The city received eight bids for the removal of the structures
and debris.

Low bids for the job came in at more than US$78,000 from KMAC
Construction Service for removal of the structures, including
asbestos, US$74,000 for removal without asbestos from South
Plains Contracting Inc., and US$3,500 for removal of the
swimming pool from South Plains Contracting Inc.

The Seguin Planning and Zoning Commission in November 2007
decided on a low bidder for the demolition of the property, and
the city council later gave Soham Investments L.P. a 30-day
deadline to arrange the job themselves.

Ray Medrano of TLI & Environmental Services advised the city
that asbestos was removed by Nov. 5, 2007.

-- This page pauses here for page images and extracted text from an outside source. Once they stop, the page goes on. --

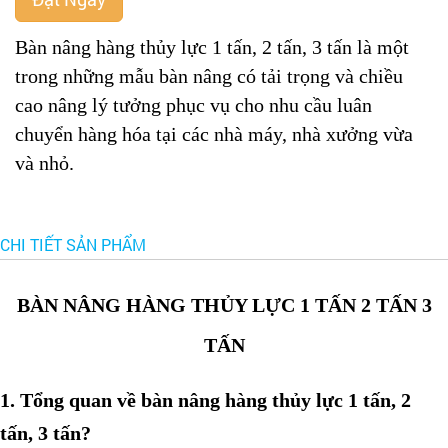
Bàn nâng hàng thủy lực 1 tấn, 2 tấn, 3 tấn là một
trong những mẫu bàn nâng có tải trọng và chiều
cao nâng lý tưởng phục vụ cho nhu cầu luân
chuyển hàng hóa tại
các nhà máy, nhà xưởng
vừa
và nhỏ.
CHI TIẾT SẢN PHẨM
BÀN NÂNG HÀNG THỦY LỰC 1 TẤN 2 TẤN 3
TẤN
1. Tổng quan về bàn nâng hàng thủy lực 1 tấn, 2
tấn, 3 tấn?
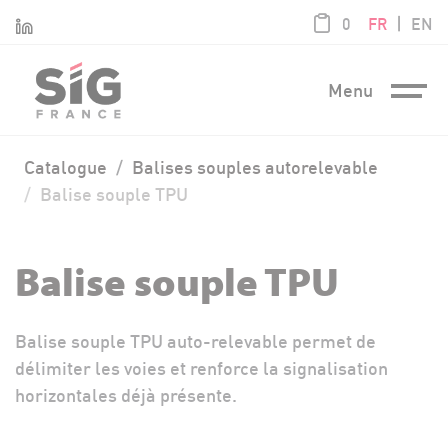
Panneau de gestion des cookies
article / 0,00
|
Linkedin
0
FR
EN
Menu
Catalogue
Balises souples autorelevable
Balise souple TPU
Balise souple TPU
Balise souple TPU auto-relevable permet de
délimiter les voies et renforce la signalisation
horizontales déjà présente.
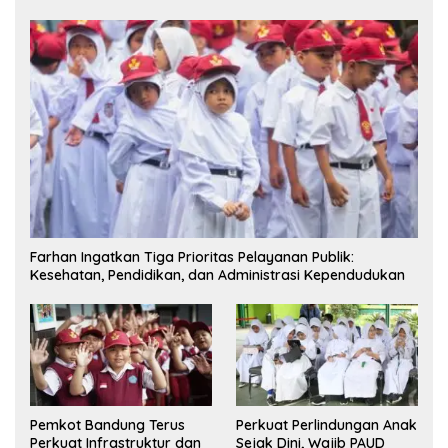
Farhan Ingatkan Tiga Prioritas Pelayanan Publik:
Kesehatan, Pendidikan, dan Administrasi Kependudukan
Pemkot Bandung Terus
Perkuat Perlindungan Anak
Perkuat Infrastruktur dan
Sejak Dini, Wajib PAUD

Director of Planning Donald Smith said the original bid had a
Jan. 31, 2008 deadline for removal of the structures, but since
the contract award was delayed the deadline will have to be
reset.

Jay Patel, representative from Soham Investments L.P., had
informed the city that he was still negotiating with the
property's insurance company and with an engineer to possibly
rebuild the motel.

The property was damaged by fire in mid-April, causing an
estimated US$1 million in damage.


ASBESTOS LITIGATION: W.R. Grace Files Witness and Exhibit Lists
----------------------------------------------------------------
W.R. Grace & Co., and its debtor-affiliates, the Official
Committee of Asbestos Personal Injury Claimants, and David
Austern, the Court-appointed Future Claims Representative, each
filed with the Court separate lists of exhibits and witnesses
they will present during the PI estimation proceedings scheduled
to start on Jan. 14, 2008.

-- Grace's Witness List is available for free at:

http://bankrupt.com/misc/grace_GRACEwitnesslist.pdf

-- Grace's Exhibit List is available for free at:

http://bankrupt.com/misc/grace_GRACEexhibitlist.pdf

-- PI Committee's Witness List is available for free at:

http://bankrupt.com/misc/grace_PICommwitnesslist.pdf

-- FCR's Witness List is available for free at:

http://bankrupt.com/misc/grace_FCRwitnesslist.pdf

-- PI Committee's and FCR's joint Exhibit List is available for
free at:

http://bankrupt.com/misc/grace_PICommFCRexhibitlist.pdf

(W.R. Grace Bankruptcy News, Issue No. 146; Bankruptcy
Creditors' Service, Inc. 215-945-7000 FAX 215-945-7001)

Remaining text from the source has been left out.